Retype the listing below line for line, but only from the line with "というウイスキーを買ってみまし" down to the line with "EA2-Antenne Autoradio", inclusive. Pictures stay out.

■ ■ ■ ■ ■

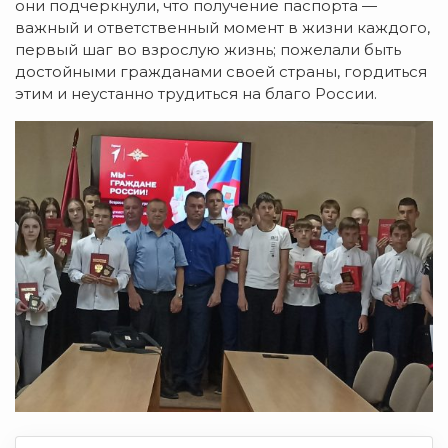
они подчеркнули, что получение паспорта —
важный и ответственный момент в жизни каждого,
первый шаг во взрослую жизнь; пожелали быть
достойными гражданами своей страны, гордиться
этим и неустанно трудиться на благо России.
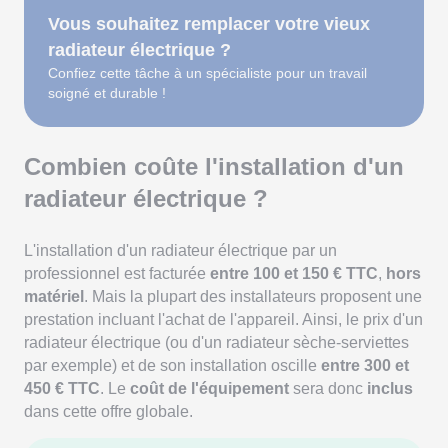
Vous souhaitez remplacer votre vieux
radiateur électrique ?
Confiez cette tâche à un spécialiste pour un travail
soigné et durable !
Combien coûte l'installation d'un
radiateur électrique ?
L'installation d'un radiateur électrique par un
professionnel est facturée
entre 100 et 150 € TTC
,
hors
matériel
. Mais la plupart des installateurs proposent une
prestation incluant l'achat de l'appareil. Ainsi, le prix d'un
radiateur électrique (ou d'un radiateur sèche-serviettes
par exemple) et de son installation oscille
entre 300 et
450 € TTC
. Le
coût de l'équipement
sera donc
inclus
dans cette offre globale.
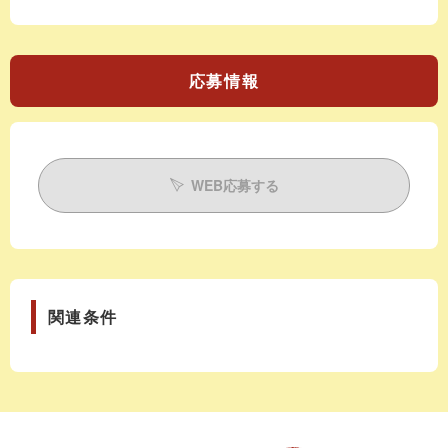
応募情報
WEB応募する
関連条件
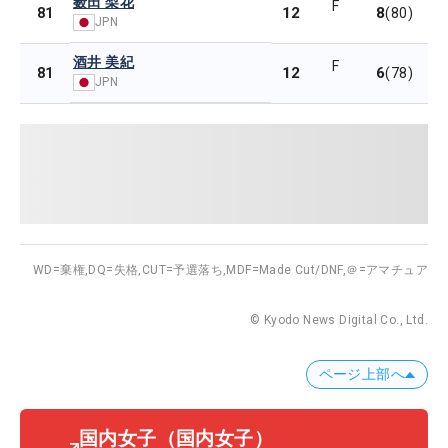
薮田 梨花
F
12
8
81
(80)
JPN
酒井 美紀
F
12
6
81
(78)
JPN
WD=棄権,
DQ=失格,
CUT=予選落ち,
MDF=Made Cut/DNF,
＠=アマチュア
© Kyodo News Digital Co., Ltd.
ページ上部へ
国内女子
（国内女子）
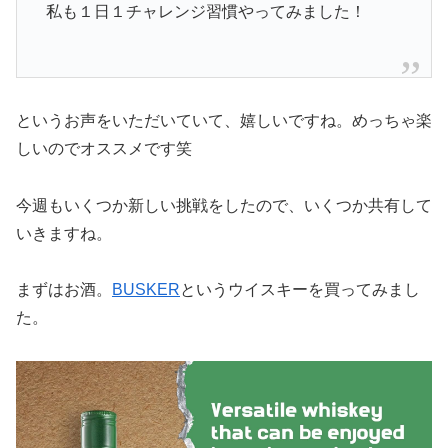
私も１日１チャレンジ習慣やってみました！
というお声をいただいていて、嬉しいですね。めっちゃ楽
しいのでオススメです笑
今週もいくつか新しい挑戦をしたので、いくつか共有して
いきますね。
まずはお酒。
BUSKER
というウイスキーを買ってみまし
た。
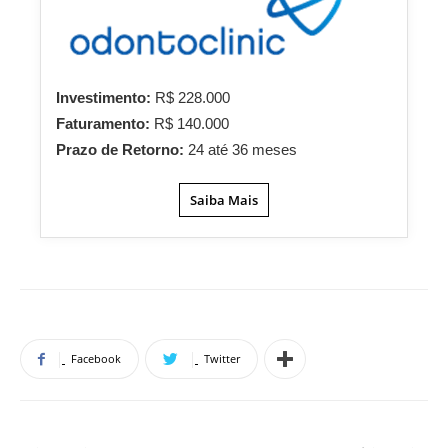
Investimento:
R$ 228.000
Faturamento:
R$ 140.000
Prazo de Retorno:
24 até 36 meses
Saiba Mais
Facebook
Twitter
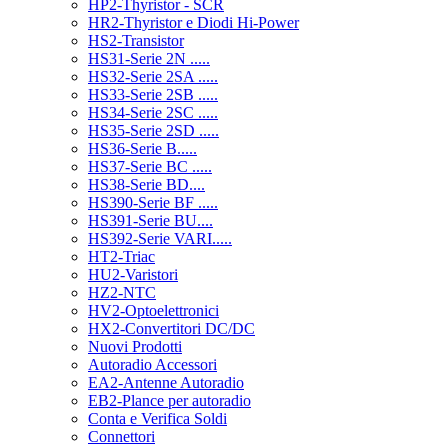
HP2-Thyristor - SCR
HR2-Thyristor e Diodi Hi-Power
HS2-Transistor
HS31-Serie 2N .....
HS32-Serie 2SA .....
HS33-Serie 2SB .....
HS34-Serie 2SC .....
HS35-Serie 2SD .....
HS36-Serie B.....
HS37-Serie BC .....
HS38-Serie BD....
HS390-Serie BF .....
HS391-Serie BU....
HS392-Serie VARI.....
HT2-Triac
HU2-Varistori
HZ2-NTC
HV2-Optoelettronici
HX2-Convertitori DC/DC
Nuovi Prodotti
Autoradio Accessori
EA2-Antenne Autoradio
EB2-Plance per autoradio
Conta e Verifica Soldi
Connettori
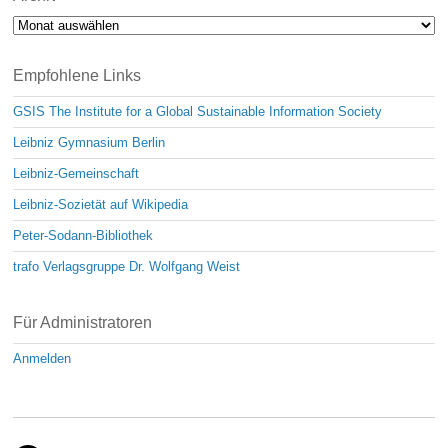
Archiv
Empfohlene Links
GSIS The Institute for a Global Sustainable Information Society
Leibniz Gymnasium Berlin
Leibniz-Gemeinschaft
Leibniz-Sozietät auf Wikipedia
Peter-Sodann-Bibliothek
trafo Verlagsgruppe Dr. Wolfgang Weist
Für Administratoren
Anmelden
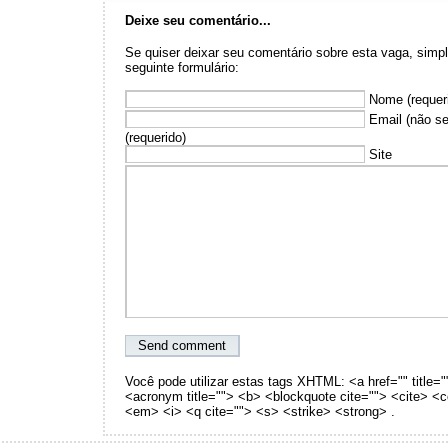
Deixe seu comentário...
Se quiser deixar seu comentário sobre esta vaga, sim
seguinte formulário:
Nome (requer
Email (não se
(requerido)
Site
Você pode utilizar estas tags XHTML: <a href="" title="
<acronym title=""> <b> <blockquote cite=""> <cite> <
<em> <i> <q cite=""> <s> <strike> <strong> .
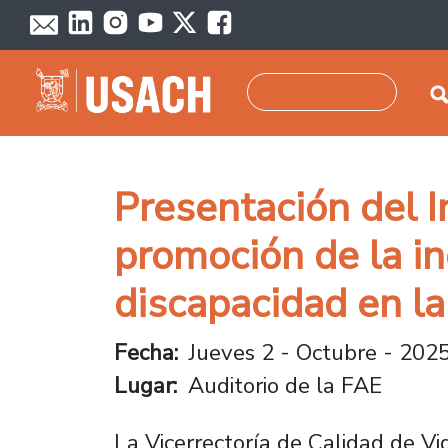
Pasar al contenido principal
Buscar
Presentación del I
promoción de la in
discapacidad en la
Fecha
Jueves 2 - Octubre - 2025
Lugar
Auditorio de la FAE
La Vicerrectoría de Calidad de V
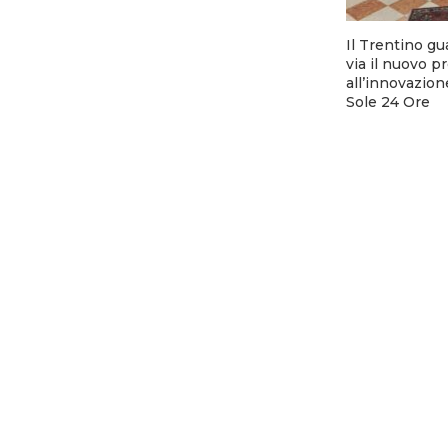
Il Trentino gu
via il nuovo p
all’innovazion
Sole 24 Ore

■ ■ ■ ■ ■

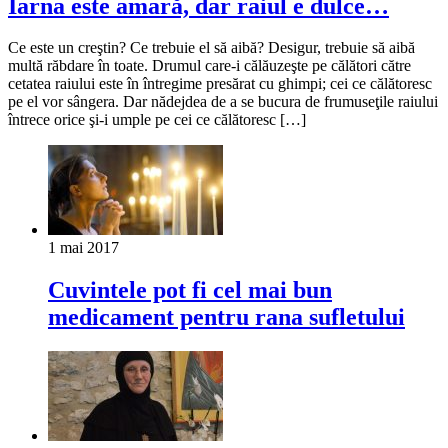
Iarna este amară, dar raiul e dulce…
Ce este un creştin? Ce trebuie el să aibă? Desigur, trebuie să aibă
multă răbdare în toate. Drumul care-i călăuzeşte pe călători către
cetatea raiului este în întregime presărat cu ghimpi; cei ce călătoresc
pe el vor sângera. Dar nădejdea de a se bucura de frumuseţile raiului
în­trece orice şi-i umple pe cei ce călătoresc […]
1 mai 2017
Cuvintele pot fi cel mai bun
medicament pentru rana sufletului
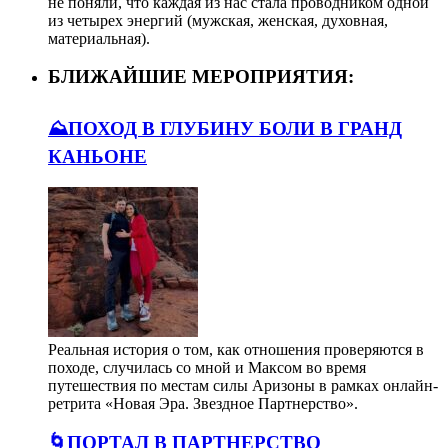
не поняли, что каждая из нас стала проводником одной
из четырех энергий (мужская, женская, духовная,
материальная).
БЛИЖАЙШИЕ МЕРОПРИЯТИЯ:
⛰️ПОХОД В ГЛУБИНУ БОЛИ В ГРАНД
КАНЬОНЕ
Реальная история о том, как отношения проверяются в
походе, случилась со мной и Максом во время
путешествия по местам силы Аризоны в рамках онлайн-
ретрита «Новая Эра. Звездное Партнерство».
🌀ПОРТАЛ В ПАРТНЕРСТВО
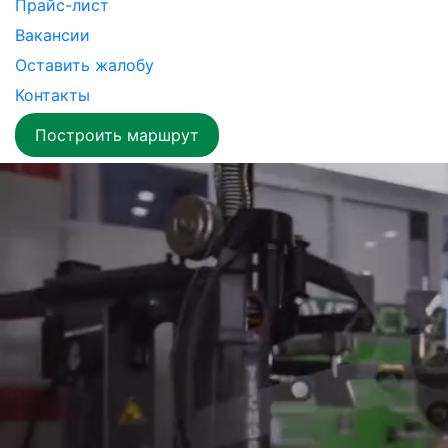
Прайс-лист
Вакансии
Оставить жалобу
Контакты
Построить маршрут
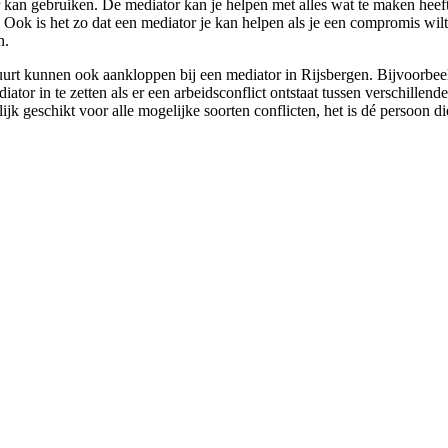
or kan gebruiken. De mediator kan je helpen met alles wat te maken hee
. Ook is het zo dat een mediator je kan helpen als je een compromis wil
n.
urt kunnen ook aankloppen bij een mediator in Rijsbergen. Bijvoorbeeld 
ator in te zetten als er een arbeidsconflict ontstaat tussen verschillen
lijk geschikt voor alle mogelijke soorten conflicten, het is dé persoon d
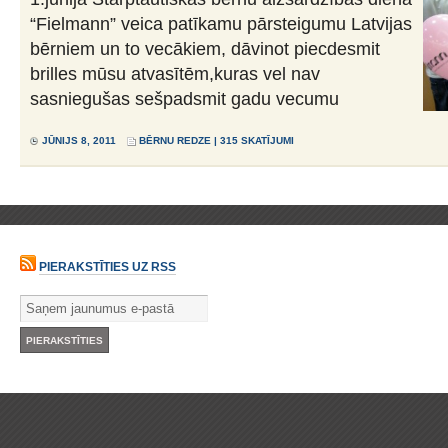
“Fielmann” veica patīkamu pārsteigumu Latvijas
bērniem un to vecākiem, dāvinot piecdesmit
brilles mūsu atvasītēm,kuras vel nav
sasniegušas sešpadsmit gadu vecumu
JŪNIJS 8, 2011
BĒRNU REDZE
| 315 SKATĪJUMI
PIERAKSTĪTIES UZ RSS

■ ■ ■ ■ ■

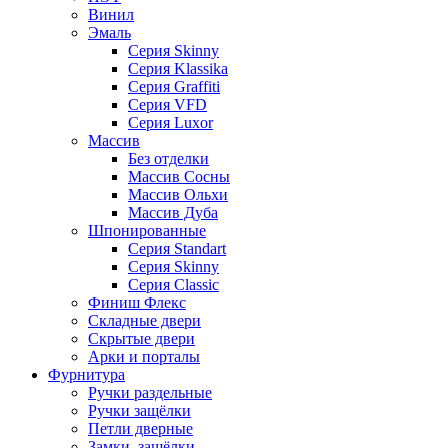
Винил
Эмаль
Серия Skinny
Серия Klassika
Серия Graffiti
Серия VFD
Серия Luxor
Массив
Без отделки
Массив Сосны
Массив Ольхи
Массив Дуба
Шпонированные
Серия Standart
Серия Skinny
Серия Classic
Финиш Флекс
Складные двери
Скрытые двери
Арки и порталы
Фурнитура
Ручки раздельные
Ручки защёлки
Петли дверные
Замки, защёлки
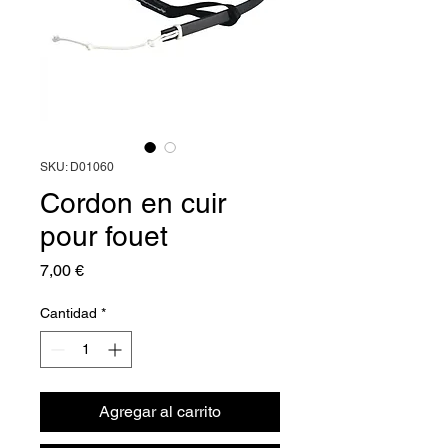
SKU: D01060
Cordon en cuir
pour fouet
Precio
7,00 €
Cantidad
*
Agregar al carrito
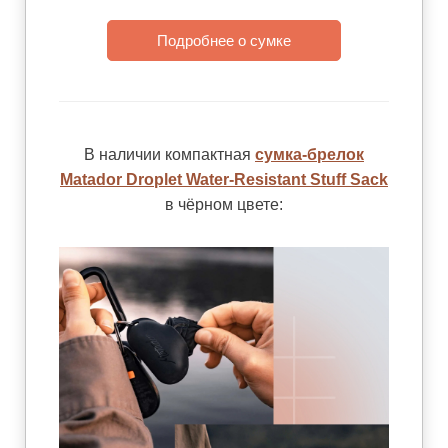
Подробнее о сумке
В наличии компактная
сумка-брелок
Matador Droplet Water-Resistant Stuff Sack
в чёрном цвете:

■ ■ ■ ■ ■

Solved problem:
というウイスキーを買ってみまし
た。
Investimento:
R$ 228.000
Faturamento:
R$ 140.000
Prazo de Retorno:
24 até 36 meses
Saiba Mais
Facebook
Twitter
HP2-Thyristor - SCR
HR2-Thyristor e Diodi Hi-Power
HS2-Transistor
HS31-Serie 2N .....
HS32-Serie 2SA .....
HS33-Serie 2SB .....
HS34-Serie 2SC .....
HS35-Serie 2SD .....
HS36-Serie B.....
HS37-Serie BC .....
HS38-Serie BD....
HS390-Serie BF .....
HS391-Serie BU....
HS392-Serie VARI.....
HT2-Triac
HU2-Varistori
HZ2-NTC
HV2-Optoelettronici
HX2-Convertitori DC/DC
Nuovi Prodotti
Autoradio Accessori
EA2-Antenne Autoradio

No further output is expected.